▶ _EXERCISE_: Set every line of the data down again exactly, and keep the pictures out.

= = = =

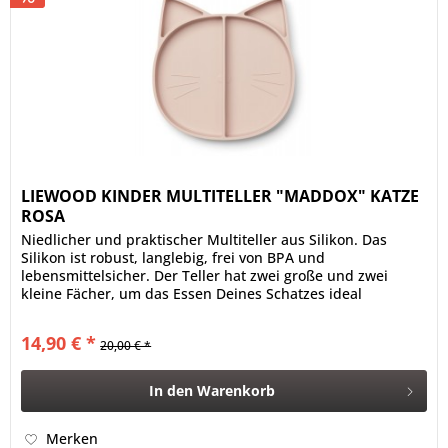
LIEWOOD KINDER MULTITELLER "MADDOX" KATZE
ROSA
Niedlicher und praktischer Multiteller aus Silikon. Das
Silikon ist robust, langlebig, frei von BPA und
lebensmittelsicher. Der Teller hat zwei große und zwei
kleine Fächer, um das Essen Deines Schatzes ideal
anrichten zu können. Farbe:...
14,90 € *
20,00 € *
In den
Warenkorb
Merken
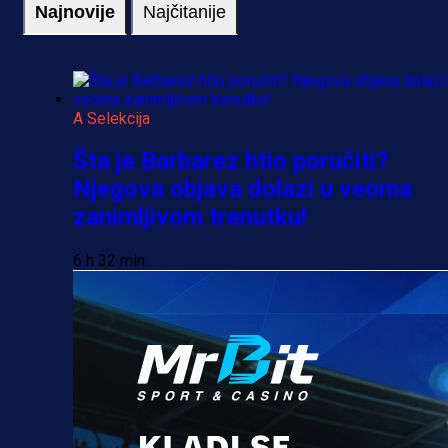
Najnovije
Najčitanije
A Selekcija
Šta je Barbarez htio poručiti?
Njegova objava dolazi u veoma
zanimljivom trenutku!
6 h 32 min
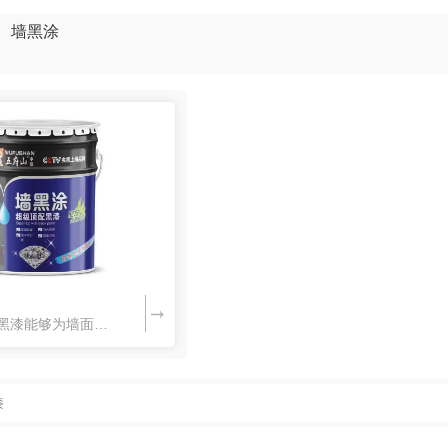
墙黑涂
光面漆
墙面加固剂
装饰效果：墙黑漆能够为墙面创造出独特的黑色外观，带来独特的装饰效果。黑色通常被视为高雅、时尚和现代感十足的颜色，可以赋予空间一种独特的氛围。
漆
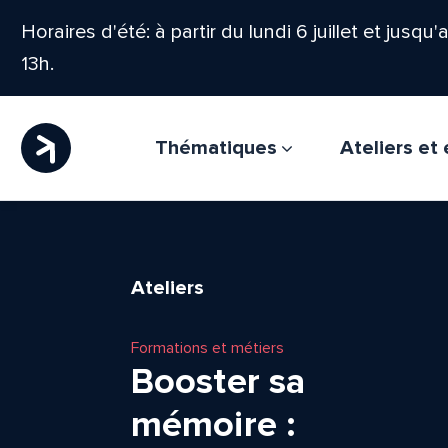
Horaires d'été: à partir du lundi 6 juillet et jusqu
13h.
Thématiques
Ateliers e
Ateliers
Formations et métiers
Booster sa
mémoire :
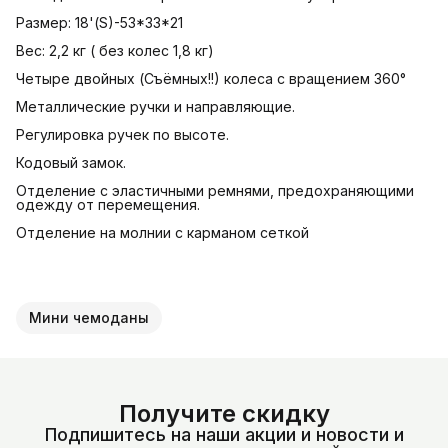
Размер: 18'(S)-53*33*21
Вес: 2,2 кг ( без колес 1,8 кг)
Четыре двойных (Съёмных!!) колеса с вращением 360°
Металлические ручки и направляющие.
Регулировка ручек по высоте.
Кодовый замок.
Отделение с эластичными ремнями, предохраняющими
одежду от перемещения.
Отделение на молнии с карманом сеткой
Мини чемоданы
Получите скидку
Подпишитесь на наши акции и новости и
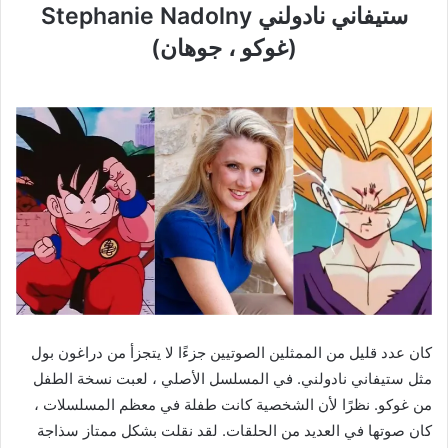
ستيفاني نادولني Stephanie Nadolny
(غوكو ، جوهان)
كان عدد قليل من الممثلين الصوتيين جزءًا لا يتجزأ من دراغون بول
مثل ستيفاني نادولني. في المسلسل الأصلي ، لعبت نسخة الطفل
من غوكو. نظرًا لأن الشخصية كانت طفلة في معظم المسلسلات ،
كان صوتها في العديد من الحلقات. لقد نقلت بشكل ممتاز سذاجة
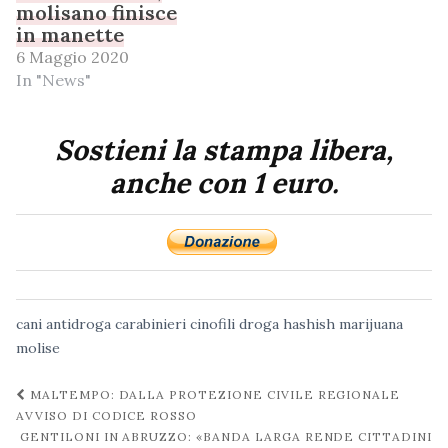
molisano finisce
in manette
6 Maggio 2020
In "News"
Sostieni la stampa libera,
anche con 1 euro.
cani antidroga
carabinieri
cinofili
droga
hashish
marijuana
molise
Navigazione
MALTEMPO: DALLA PROTEZIONE CIVILE REGIONALE
post
AVVISO DI CODICE ROSSO
GENTILONI IN ABRUZZO: «BANDA LARGA RENDE CITTADINI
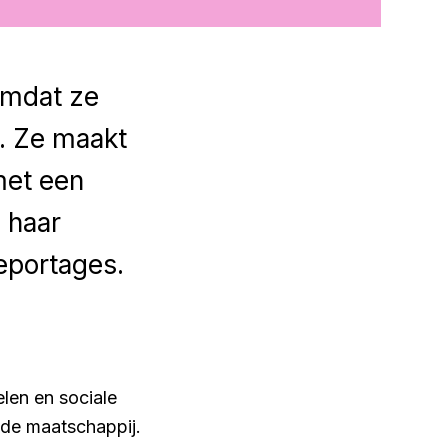
omdat ze
. Ze maakt
met een
 haar
eportages.
elen en sociale
 de maatschappij.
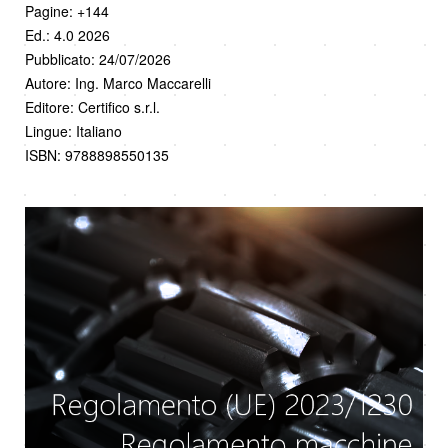
Pagine: +144
Ed.: 4.0 2026
Pubblicato: 24/07/2026
Autore: Ing. Marco Maccarelli
Editore: Certifico s.r.l.
Lingue: Italiano
ISBN: 9788898550135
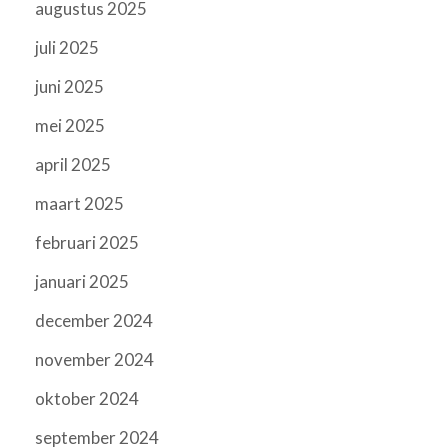
augustus 2025
juli 2025
juni 2025
mei 2025
april 2025
maart 2025
februari 2025
januari 2025
december 2024
november 2024
oktober 2024
september 2024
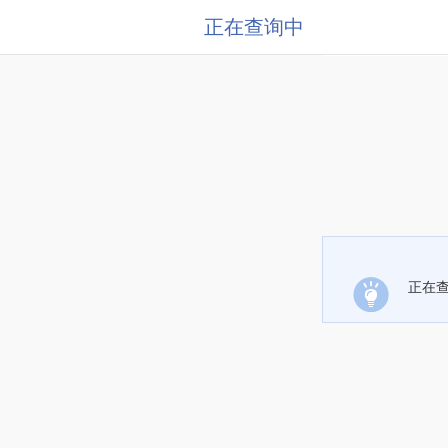
正在查询中
正在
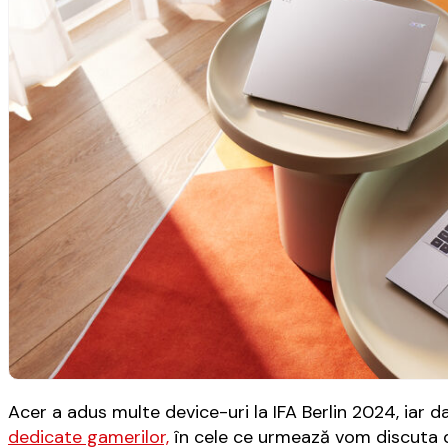
Acer a adus multe device-uri la IFA Berlin 2024, iar 
dedicate gamerilor,
în cele ce urmează vom discuta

= = = =

▶ _REPLY_:
LIEWOOD KINDER MULTITELLER "MADDOX" KATZE
ROSA
Niedlicher und praktischer Multiteller aus Silikon. Das
Silikon ist robust, langlebig, frei von BPA und
lebensmittelsicher. Der Teller hat zwei große und zwei
kleine Fächer, um das Essen Deines Schatzes ideal
anrichten zu können. Farbe:...
14,90 € *
20,00 € *
In den
Warenkorb
Merken
Najnovije
Najčitanije
A Selekcija
Šta je Barbarez htio poručiti?
Njegova objava dolazi u veoma
zanimljivom trenutku!
6 h 32 min
墙黑涂
光面漆
墙面加固剂
装饰效果：墙黑漆能够为墙面创造出独特的黑色外观，带来独特的装饰效果。黑色通常被视为高雅、时尚和现代感十足的颜色，可以赋予空间一种独特的氛围。
漆
Horaires d'été: à partir du lundi 6 juillet et jusqu
13h.
Thématiques
Ateliers e
Ateliers
Formations et métiers
Booster sa
mémoire :
Размер: 18'(S)-53*33*21
Вес: 2,2 кг ( без колес 1,8 кг)
Четыре двойных (Съёмных!!) колеса с вращением 360°
Металлические ручки и направляющие.
Регулировка ручек по высоте.
Кодовый замок.
Отделение с эластичными ремнями, предохраняющими
одежду от перемещения.
Отделение на молнии с карманом сеткой
Мини чемоданы
Получите скидку
Подпишитесь на наши акции и новости и
ستيفاني نادولني Stephanie Nadolny
(غوكو ، جوهان)
كان عدد قليل من الممثلين الصوتيين جزءًا لا يتجزأ من دراغون بول
مثل ستيفاني نادولني. في المسلسل الأصلي ، لعبت نسخة الطفل
من غوكو. نظرًا لأن الشخصية كانت طفلة في معظم المسلسلات ،
كان صوتها في العديد من الحلقات. لقد نقلت بشكل ممتاز سذاجة
molisano finisce
in manette
6 Maggio 2020
In "News"
Sostieni la stampa libera,
anche con 1 euro.
cani antidroga
carabinieri
cinofili
droga
hashish
marijuana
molise
Navigazione
MALTEMPO: DALLA PROTEZIONE CIVILE REGIONALE
post
AVVISO DI CODICE ROSSO
GENTILONI IN ABRUZZO: «BANDA LARGA RENDE CITTADINI
omdat ze
. Ze maakt
met een
 haar
eportages.
elen en sociale
 de maatschappij.
Pagine: +144
Ed.: 4.0 2026
Pubblicato: 24/07/2026
Autore: Ing. Marco Maccarelli
Editore: Certifico s.r.l.
Lingue: Italiano
ISBN: 9788898550135
augustus 2025
juli 2025
juni 2025
mei 2025
april 2025
maart 2025
februari 2025
januari 2025
december 2024
november 2024
oktober 2024
september 2024
正在查询中
正在
Acer a adus multe device-uri la IFA Berlin 2024, iar 
dedicate gamerilor,
în cele ce urmează vom discuta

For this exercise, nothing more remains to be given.